So wird die Abfrage, die vorher von Aussen gesteuert wurde, nur in den FB hinein verlagert.


----------



## Grubba (4 Februar 2010)

So, Tochter ist fertig gewickelt, dann mal eben zu Teil 2:

Angenommen, der FB soll Licht beim Ein-und Ausschalten hoch und runterdimmen.

Er soll beim Eingang Freigabe=True hochdimmen, bei Eingang Freigabe=False runterdimmen.
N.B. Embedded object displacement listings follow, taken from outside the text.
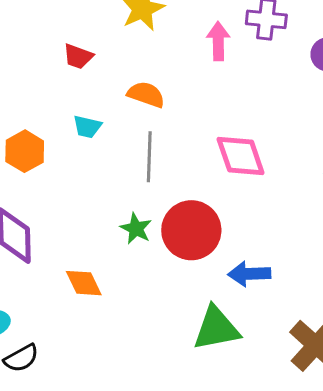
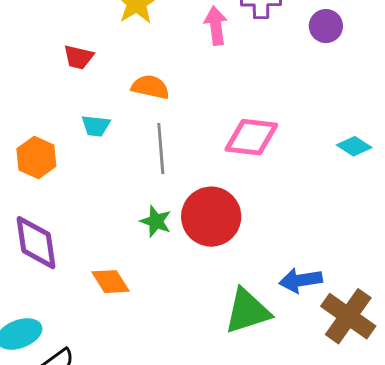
pink diamond: (241, 156) -> (251, 137), turned -58
blue arrow: (249, 274) -> (301, 280), moved

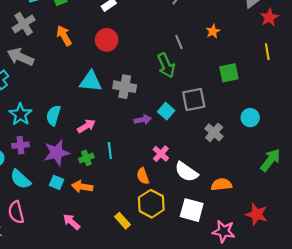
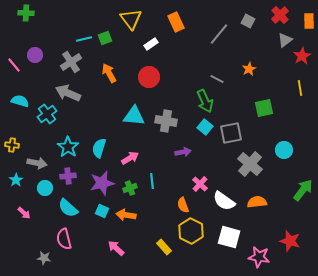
gray line: (179, 42) -> (217, 79), turned -40
cyan square: (166, 111) -> (205, 127), moved
gray cross: (214, 132) -> (250, 164), size x1.4
orange semicircle: (221, 185) -> (257, 202), moved

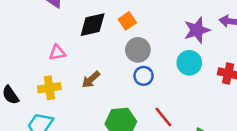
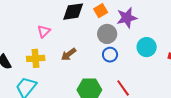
purple star: (197, 30) -> (127, 18), moved
pink triangle: (57, 53) -> (44, 31), turned -40

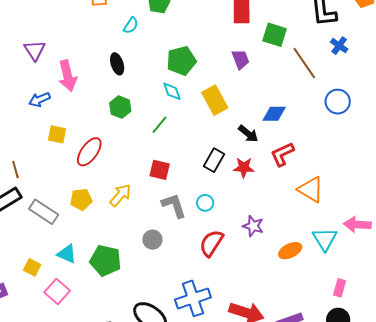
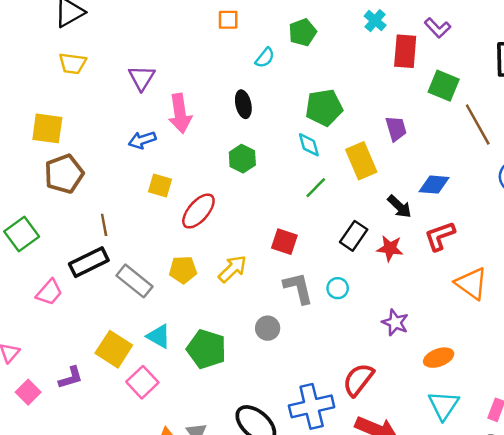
purple trapezoid: (240, 59) -> (396, 129), moved
green line: (160, 125) -> (316, 188), moved
cyan triangle: (325, 239) -> (444, 405), moved
red semicircle: (211, 243) -> (358, 380), moved
yellow square: (32, 267) -> (114, 349), size x1.6

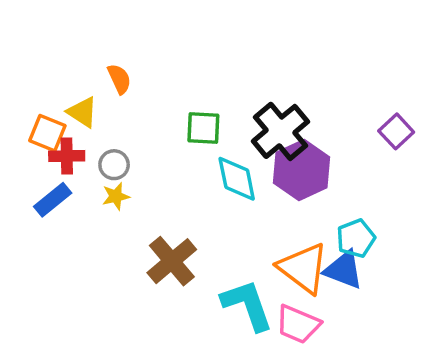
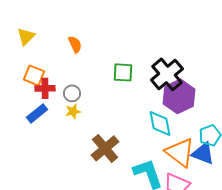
yellow triangle: (82, 112) -> (26, 36), moved, turned 42
cyan diamond: (237, 179) -> (160, 123), moved

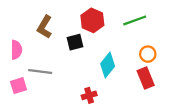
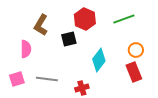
pink semicircle: (16, 50) -> (26, 49), moved
gray line: (40, 71) -> (47, 79), moved

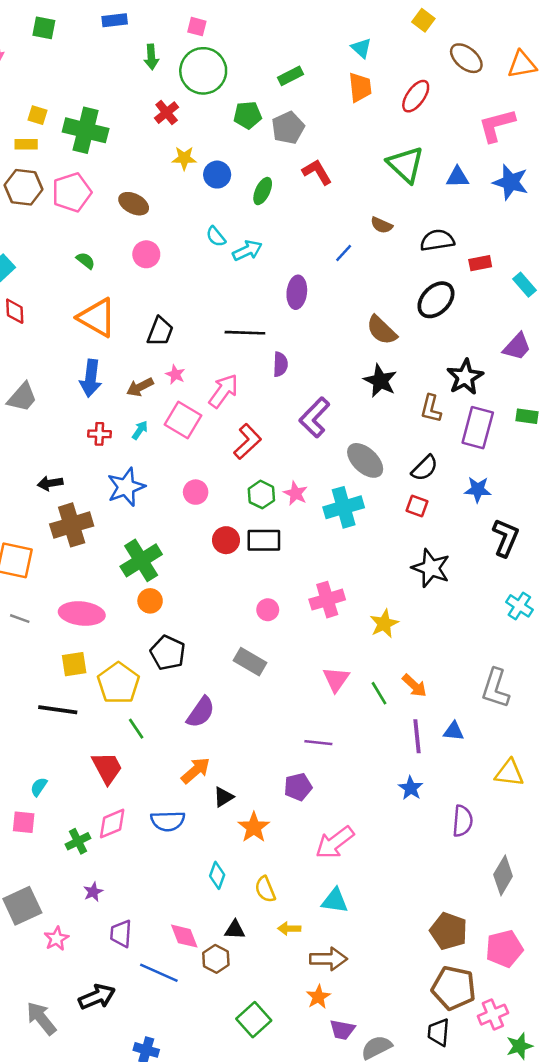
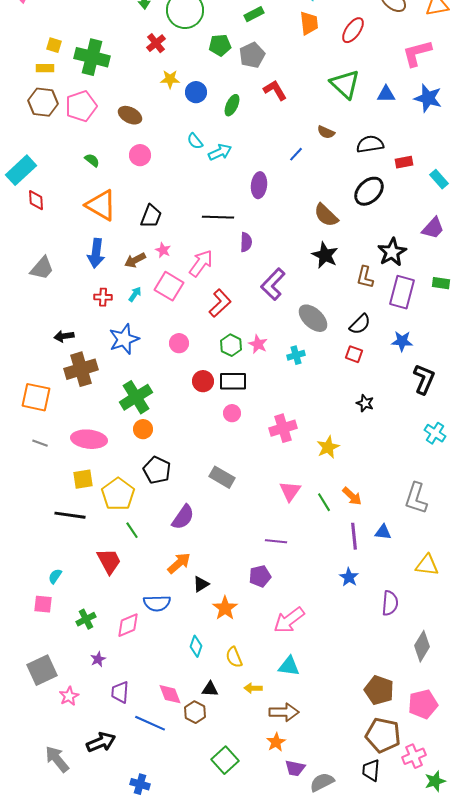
cyan cross: (344, 507) -> (296, 355), size x0.6
black star: (431, 568) -> (365, 403), size x0.6
pink circle: (268, 610) -> (232, 413), moved
pink diamond: (112, 824) -> (128, 625), moved

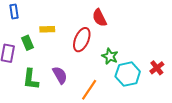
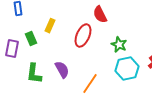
yellow rectangle: (47, 29) -> (50, 26), turned -64
green star: (110, 56) -> (119, 45), moved

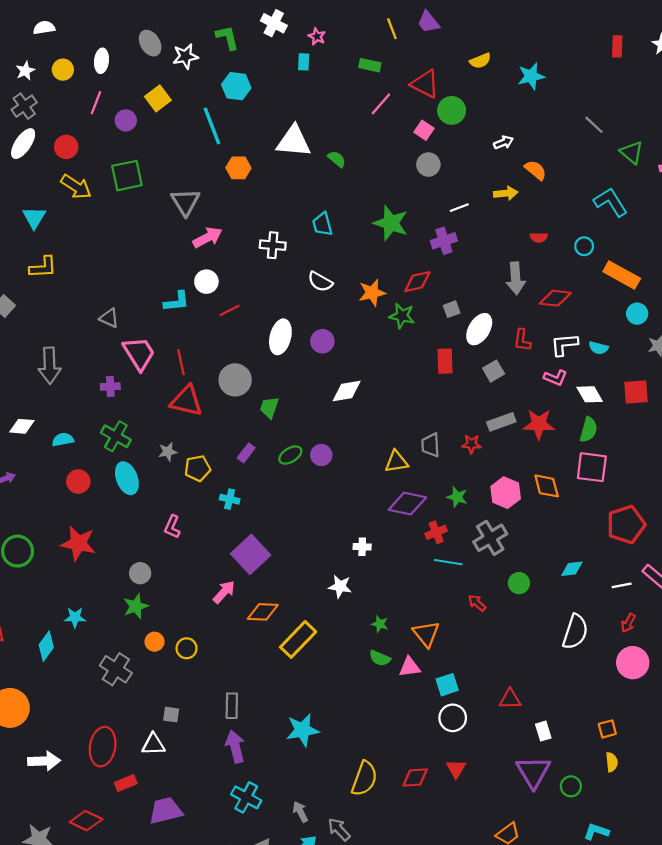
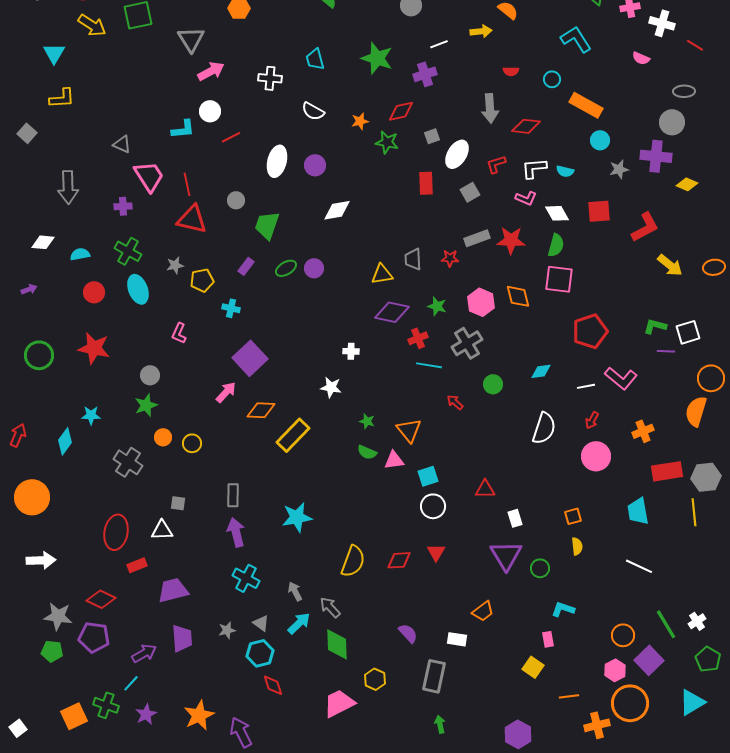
orange star: (372, 293) -> (360, 121), size x0.7
red L-shape: (522, 340) -> (496, 164), turned 65
gray circle: (235, 380) -> (236, 200), size x0.6
green trapezoid: (269, 408) -> (267, 225), size x1.4
white arrow: (44, 761) -> (41, 560), moved

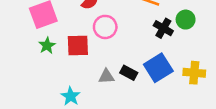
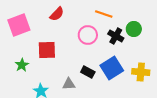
pink circle: (105, 27) -> (88, 35), moved
green star: (47, 46) -> (22, 65), moved
gray triangle: (106, 76) -> (69, 84), moved

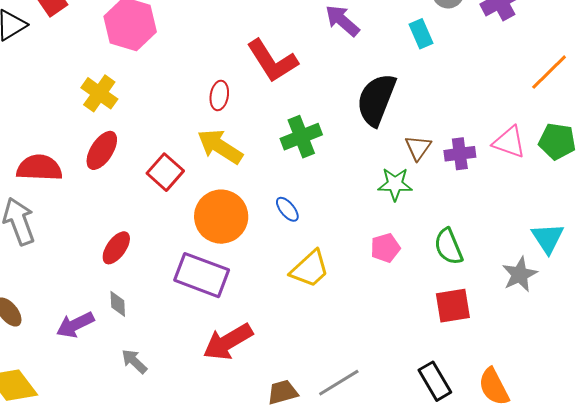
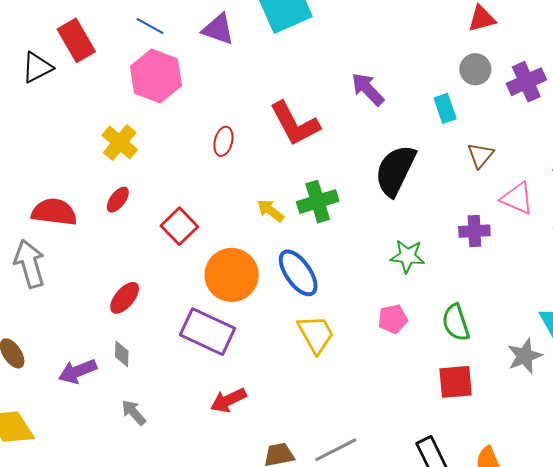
red ellipse: (219, 95) -> (223, 141), moved
pink triangle: (509, 142) -> (517, 198), moved
yellow arrow: (220, 146) -> (270, 211), moved, size x0.6
brown triangle: (418, 148) -> (480, 155), moved
red ellipse: (102, 150) -> (118, 200), size x0.7
blue ellipse: (287, 209) -> (298, 273), size x1.8
yellow trapezoid: (310, 269) -> (316, 334), turned -81
red arrow: (228, 342) -> (228, 400), size x0.7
Über diesen Eingang kann der FB erkennen was er tun soll, und intern alles dafür notwendige abarbeiten. Wenn er mit dem hoch und runterdimmen fertig ist, überspringt er intern alle unwichtigen Schritte, damit keine Rechenzeit verschwendet wird.

Wenn der FB von aussen bedingt aufgerufen würde, müsstest Du von aussen dafür Sorge tragen, das der FB mit seiner internen Arbeit fertig ist, und ihn dann überspringen. Auch das müsstest Du für jeden Aufruf separat auswerten. Dann doch lieber diese Arbeit einmal in den FB packen und dann beliebig oft ohne zusätzlichen Programmieraufwand aufrufen.

Alle Klarheiten beseitigt?


----------



## Spoon (4 Februar 2010)

Das ist ja richtig klasse. Vielen Dank.

Aber jetzt kommt gleich die nächste Frage.

Wie ist da folgendes zu verstehen:

FB_Test(Eingang:=True);

Wird der Baustein durch diesen Befehl aufgerufen und die Variable Eingang auf True gesetzt?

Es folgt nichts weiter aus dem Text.